File No. 819.154/26

The Minister of Panama to the Secretary of State

[Translation]

Excellency: Upon receipt of your excellency’s memorandum9 answering, after conscientious expert study of and mature reflection on the subject, the memoranda of April 27 and May 15 last of the Panama War Commission of which I had the honor to be president, I hastened to forward a copy of it to the Secretary of State of my country and I have just now received his instructions directing me to say to your excellency how highly my Government values the reception accorded to the Commission by your excellency and the final decision of the Government of the United States to build, without cost to Panama, the roads needed for the defense of the Canal, some of which, laid without the Zone, must prove positively beneficial to Panama.

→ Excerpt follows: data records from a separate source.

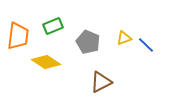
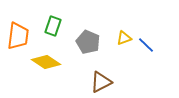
green rectangle: rotated 48 degrees counterclockwise
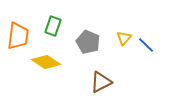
yellow triangle: rotated 28 degrees counterclockwise
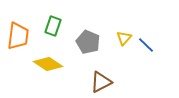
yellow diamond: moved 2 px right, 2 px down
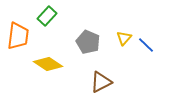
green rectangle: moved 6 px left, 10 px up; rotated 24 degrees clockwise
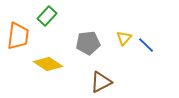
gray pentagon: moved 1 px down; rotated 30 degrees counterclockwise
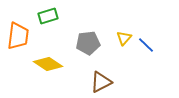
green rectangle: moved 1 px right; rotated 30 degrees clockwise
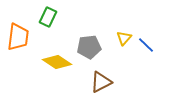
green rectangle: moved 1 px down; rotated 48 degrees counterclockwise
orange trapezoid: moved 1 px down
gray pentagon: moved 1 px right, 4 px down
yellow diamond: moved 9 px right, 2 px up
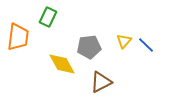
yellow triangle: moved 3 px down
yellow diamond: moved 5 px right, 2 px down; rotated 28 degrees clockwise
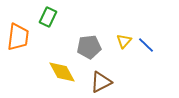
yellow diamond: moved 8 px down
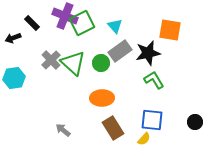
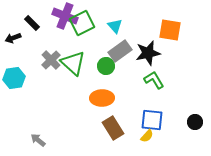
green circle: moved 5 px right, 3 px down
gray arrow: moved 25 px left, 10 px down
yellow semicircle: moved 3 px right, 3 px up
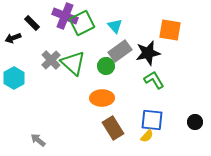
cyan hexagon: rotated 20 degrees counterclockwise
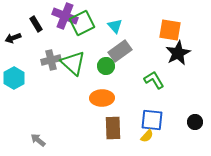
black rectangle: moved 4 px right, 1 px down; rotated 14 degrees clockwise
black star: moved 30 px right; rotated 15 degrees counterclockwise
gray cross: rotated 30 degrees clockwise
brown rectangle: rotated 30 degrees clockwise
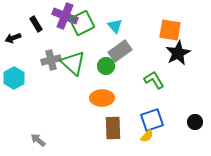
blue square: rotated 25 degrees counterclockwise
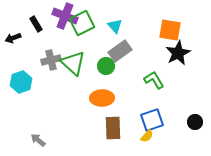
cyan hexagon: moved 7 px right, 4 px down; rotated 10 degrees clockwise
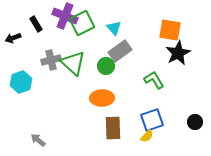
cyan triangle: moved 1 px left, 2 px down
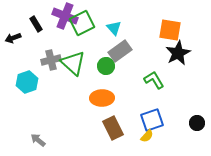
cyan hexagon: moved 6 px right
black circle: moved 2 px right, 1 px down
brown rectangle: rotated 25 degrees counterclockwise
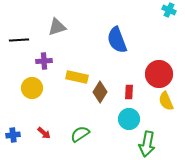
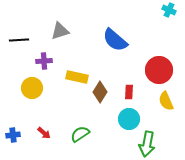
gray triangle: moved 3 px right, 4 px down
blue semicircle: moved 2 px left; rotated 28 degrees counterclockwise
red circle: moved 4 px up
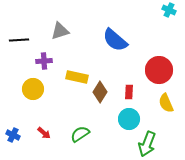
yellow circle: moved 1 px right, 1 px down
yellow semicircle: moved 2 px down
blue cross: rotated 32 degrees clockwise
green arrow: rotated 10 degrees clockwise
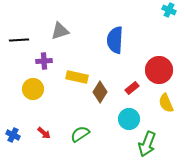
blue semicircle: rotated 52 degrees clockwise
red rectangle: moved 3 px right, 4 px up; rotated 48 degrees clockwise
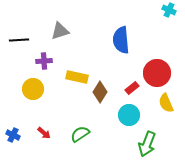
blue semicircle: moved 6 px right; rotated 8 degrees counterclockwise
red circle: moved 2 px left, 3 px down
cyan circle: moved 4 px up
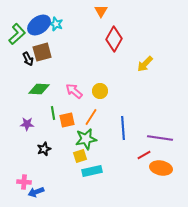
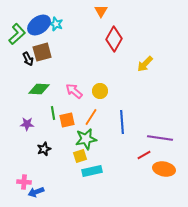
blue line: moved 1 px left, 6 px up
orange ellipse: moved 3 px right, 1 px down
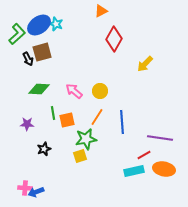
orange triangle: rotated 32 degrees clockwise
orange line: moved 6 px right
cyan rectangle: moved 42 px right
pink cross: moved 1 px right, 6 px down
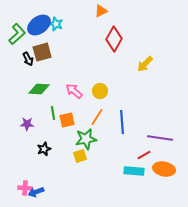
cyan rectangle: rotated 18 degrees clockwise
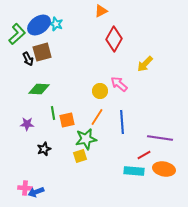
pink arrow: moved 45 px right, 7 px up
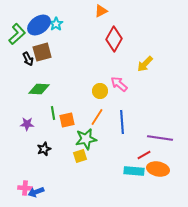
cyan star: rotated 16 degrees clockwise
orange ellipse: moved 6 px left
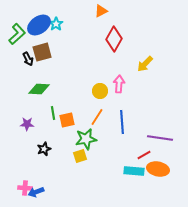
pink arrow: rotated 54 degrees clockwise
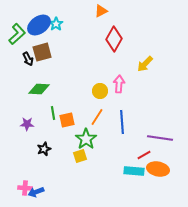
green star: rotated 25 degrees counterclockwise
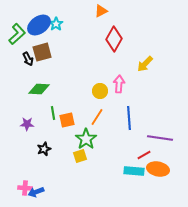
blue line: moved 7 px right, 4 px up
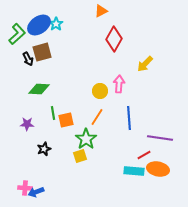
orange square: moved 1 px left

The outcome of the discussion of the road question in the Commission being that the roads are to be built by engineers, foremen [Page 1203] and laborers chosen by your excellency’s Government, that is to say, under your Government’s direction and paid out of funds of the Treasury of the United States, it is clear that the setting of the date on which the work is to begin lies in the discretion of your excellency’s Government, and it is also clear that it is for its officials and agents in the Canal Zone or those it may send from this country to decide as to the direction, kind or quality, and other particulars of the mode of construction. Yet owing to the beneficial consequences to my country, my Government wishes to know, if possible, when the roads are to be begun, whether it shall be at an early date, and whether Panama may indulge the hope to see in the near future a realization of what has heretofore been but a dream on account of her scanty resources. The circumstance that those roads which my country needs, so much more now than ever, by reason of the World War, for the unbroken and speedy transportation of all the commodities for which there is such a demand in Panama and Colon and in the Canal Zone itself which are grown outside of the Zone and far from those cities in our territory, enhances our desire that the work on the roads be started at once, without any delay. Can your excellency tell me whether it is going to be done now or in the near future? If you can, you will give me great satisfaction and the news will fulfill the highest hopes not only of my Government but also of all in my country.

Be pleased [etc.]

Belisario Porras
  1. See footnote to letter from Lieut. Colonel Brown to Mr. Stabler, dated June 20, 1917, p. 1201.